Did a lot of soul searching about the job situation on my travels. It finally came down to doing something in the creative arena. But what exactly... I was unsure about. For probably the last three weeks of the trip, serious consideration was given to make a move into copywriting. And its funny how sometimes things just come together as quickly as they do. Next thing I know I have more than a sure idea of what I wanna do. The best part is that it didn't fill me with any kind of dread like copywriting did. There are big freakin' butterflies in my stomach but they're more of the anticipatory kind of butterflies. I am actually excited about this and I hope it will get me somewhere... A lot of this is due my friends in Singapore - Pipsqueak and her hubby, 100 Pipers. Despite the fact that they don't read this blog, I just want to say thanks in a public-ish forum and promise I will mention y'all in my thank-you speech when I collect some award :)

It's safe to say that 2009 will be a turning point in my life in more ways than one....

P.S - Just want to say a BIG thank you to all my readers. I'll be first to admit that there are only a few random flashes of inspired writing amongst a lot of personal mediocrity. Despite that, y'all keep dropping by and share this part of my life with your own. And for that I am very very appreciative.

P.P.S - To Those-We-Have-Not-Spoken-About -- It's been a very interesting ride thus far and let's see what '09 brings...

24.1.09

Travel Travails - ५

The end of my S E Asian sojourn was fast approaching. Where had all the time gone?? About 2 weeks before I was to leave Singapore, a few friends suggested we take a trip together. They'd been hankering to get out of the city/country for a while but weren't able to follow thru on their plans.
But this time, things came together and we decided to head to Melaka, located on the west cost of Malaysia. The plan was to cross the border (hah! first time ever I crossed the border between 2 countries - by road anyway) into the Malaysian city of Johor Bahru and then hire a car and drive about 225 kms to Melaka.

First things first, the roads in Malaysia are fan-freakin-tastic! I love to drive but Bombay as a city doesn't let you truly soak in the pleasure of the experience. No such thang on the drive from JB to Melaka. We took turns driving the 2.5 hour journey. The lush greenery of the Malaysian countryside was soothing and pleasant company all thru the ride.

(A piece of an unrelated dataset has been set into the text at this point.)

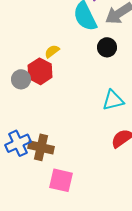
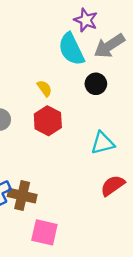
yellow semicircle: (52, 51) -> (44, 88), moved, turned 91
red hexagon: (40, 71) -> (48, 121), moved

Once in Melaka, I was hit by the same feeling I got when I visited Simla the first time. A quaint almost village-like atmosphere prevailed in many parts of the town. The roads were barely big enough to allow two-way traffic but everyone seemed to manage just fine. In Melaka there is a canal with a bridge going over it. It splits Melaka into the new part of the city and the older historical section of town. We were staying in this older side in an area called Jonker Walk.
Jonker Walk is this one road that closes off after 5 pm every weekend for the evening/night street market. There are plenty of lively food stalls, bars and cafes. This particular time of the year was even more festive as the 70th birthday of the head of the ruling Royal family had just rolled by. So every evening there was this carnival like atmosphere that prevailed starting from early evening till the wee hours of the morning.
As you can see, the colour red was in abundance in the streets. Lanterns and pretty lights gave a warm red orange glow which added to the celebratory feeling of it all. There were mini parades that went up and down the street. School kids who looked like they were some sort of marching band, dancing lions and various rituals were being conducted at what looked to be temple like structures.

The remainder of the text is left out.